WHAT YOU HAVE TO DO: Look below for the line holding "put together. I" and the line holding "she's an analysts". Transcribe exactly those lines and all lines between them, nothing more.

········

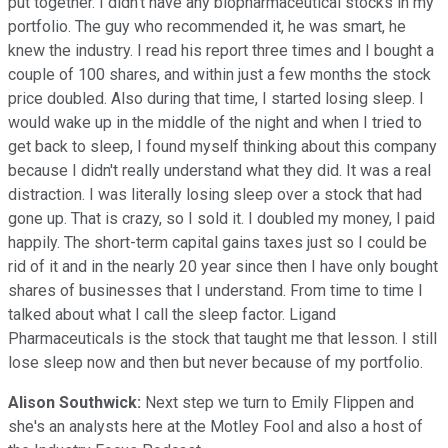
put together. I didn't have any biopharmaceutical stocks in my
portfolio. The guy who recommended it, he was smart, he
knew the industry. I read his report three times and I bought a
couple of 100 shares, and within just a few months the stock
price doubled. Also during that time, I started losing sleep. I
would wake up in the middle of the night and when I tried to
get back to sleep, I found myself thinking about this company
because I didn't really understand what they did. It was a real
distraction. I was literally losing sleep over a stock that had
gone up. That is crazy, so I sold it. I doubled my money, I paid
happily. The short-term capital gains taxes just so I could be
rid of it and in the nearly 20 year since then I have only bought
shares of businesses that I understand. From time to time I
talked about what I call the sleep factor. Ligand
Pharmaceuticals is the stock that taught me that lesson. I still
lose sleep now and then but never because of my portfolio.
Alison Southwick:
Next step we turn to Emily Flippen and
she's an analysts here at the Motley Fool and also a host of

········

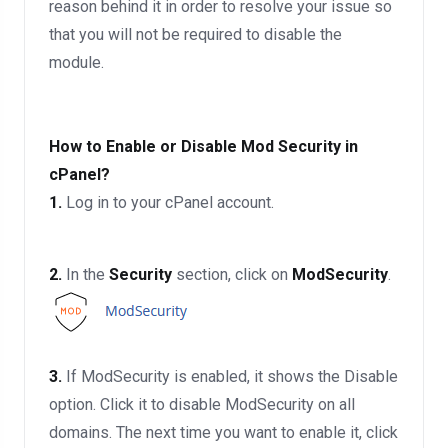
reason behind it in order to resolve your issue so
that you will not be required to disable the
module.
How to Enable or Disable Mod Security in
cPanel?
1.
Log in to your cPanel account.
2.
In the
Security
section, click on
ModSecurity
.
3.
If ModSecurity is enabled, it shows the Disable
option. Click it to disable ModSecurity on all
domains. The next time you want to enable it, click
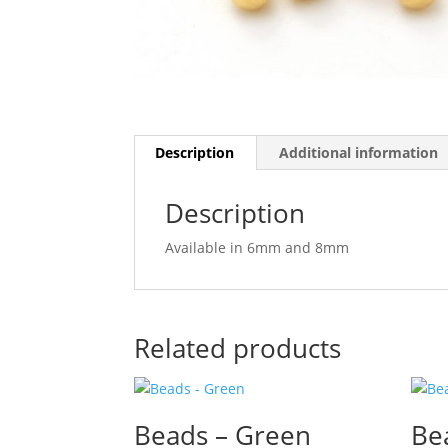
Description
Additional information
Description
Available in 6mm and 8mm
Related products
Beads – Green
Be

········

EXERCISE SOLUTION:
put together. I didn't have any biopharmaceutical stocks in my
portfolio. The guy who recommended it, he was smart, he
knew the industry. I read his report three times and I bought a
couple of 100 shares, and within just a few months the stock
price doubled. Also during that time, I started losing sleep. I
would wake up in the middle of the night and when I tried to
get back to sleep, I found myself thinking about this company
because I didn't really understand what they did. It was a real
distraction. I was literally losing sleep over a stock that had
gone up. That is crazy, so I sold it. I doubled my money, I paid
happily. The short-term capital gains taxes just so I could be
rid of it and in the nearly 20 year since then I have only bought
shares of businesses that I understand. From time to time I
talked about what I call the sleep factor. Ligand
Pharmaceuticals is the stock that taught me that lesson. I still
lose sleep now and then but never because of my portfolio.
Alison Southwick:
Next step we turn to Emily Flippen and
she's an analysts here at the Motley Fool and also a host of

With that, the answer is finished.